Someone pointed me toward the article below. It made me think, amongst other things, of Politics and the English Language by George Orwell.
QuoteIdiom Shortage Leaves Nation All Sewed Up In Horse Pies
WASHINGTON—A crippling idiom shortage that has left millions of Americans struggling to express themselves spread like tugboat hens throughout the U.S. mainland Tuesday in an unparalleled lingual crisis that now has the entire country six winks short of an icicle.
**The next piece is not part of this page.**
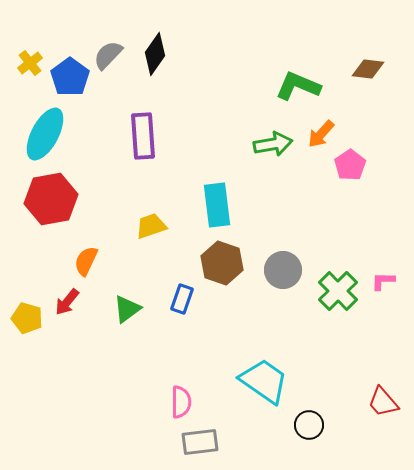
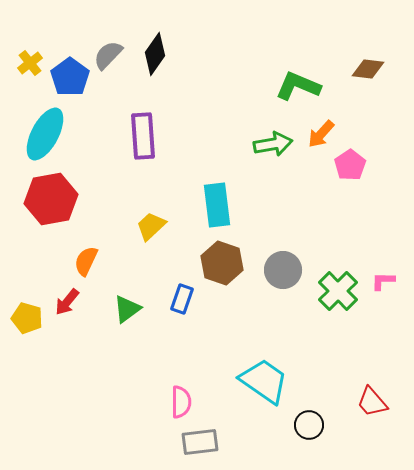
yellow trapezoid: rotated 24 degrees counterclockwise
red trapezoid: moved 11 px left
Since beginning two weeks ago, the deficit in these vernacular phrases has affected nearly every English speaker on the continent, making it virtually impossible to communicate symbolic ideas through a series of words that do not individually share the same meaning as the group of words as a whole. In what many are calling a cast-iron piano tune unlike any on record, idiomatic expression has been devastated nationwide.
Related Media
"This is an absolute oyster carnival," said Harvard University linguistics professor Dr. Howard Albright, who noted that the 2008 idiom shortage has been the country's worst. I don't know any other way to describe it."
Albright said that citizens in the South and West have been hit by the dearth of idioms like babies bite the bedpost, with people in those colorful expression–heavy regions unable to speak about anything related to rain storms, misers, sensations associated with nervousness, difficult or ironic predicaments, surprise at a younger relative's rapid increase in height, or love. In some areas, what few idioms remain are being bartered or sold at exorbitant prices. And, Albright claims, unless something is done before long to dry out the cinnamon jars, residents of Texas may soon cease speaking altogether.
"These people are desperate," said Albright, gesturing with his hands to indicate the severity of the problem there. We've never seen anything like it. Some are being forced to choose between feeding their family and praising especially talented professional athletes. It's as if—it's really—it is bad."
With an emergency measure to release a pepper-stack of backup idioms into everyday speech still being debated in committee, Congress has been criticized for its inability to respond to the crisis. Moreover, a number of Beltway insiders have accused members of both houses of abusing their positions to gain access to hundreds of 1920s-era idioms that have been kept in reserve for decades.
"Well, bully," said Sen. Charles Schumer (D-NY), who claimed that the Capitol was not expecting a shipment of fresh idioms for weeks. "Americans have to collar all their jive, and take us cats at our word: Everything's copacetic, daddy-o, so don't flip your lids."
The White House has not yet issued a comment on the crisis.
While it has been difficult to determine the overall mood of average Americans, anecdotal evidence points to a growing discontent that ranges from trudging down the pudding skin to outright anger. In Philadelphia, 71-year-old Melvin Hatcher said he has found himself "egg-hooked" in conversation on a daily basis.
"These politicians want us to believe that throwing a few mud thrones at the problem is going to make it go away," said Hatcher, a retired African-American boxing trainer and World War II veteran. "They can make all the promises they want, but they will always remain a collection of deceitful people, if you'll pardon the expression."
Authorities said they expect the shortage to subside by April, but in the meantime, they urge citizens to skip shy the rickshaw until such time as the flypaper marigolds have a chance to waterfall—with or without a pole dragon's cottage—unless the cork and the bubble-truck tumble from the mountaintop, at which point, of course, old birds could light up every tuba tent and walleyed river king from 44 to the roller coaster.
« The Onion | February 29, 2008
http://mobile.theonion.com/content/node/74896
:fuckmittens:
One of the funniest and most on-topic things I've read in weeks.
Quote from: Enki-][ on December 17, 2008, 08:30:55 PM
One of the funniest and most on-topic things I've read in weeks.
I guess you're just more of an incontinent asshole than I am.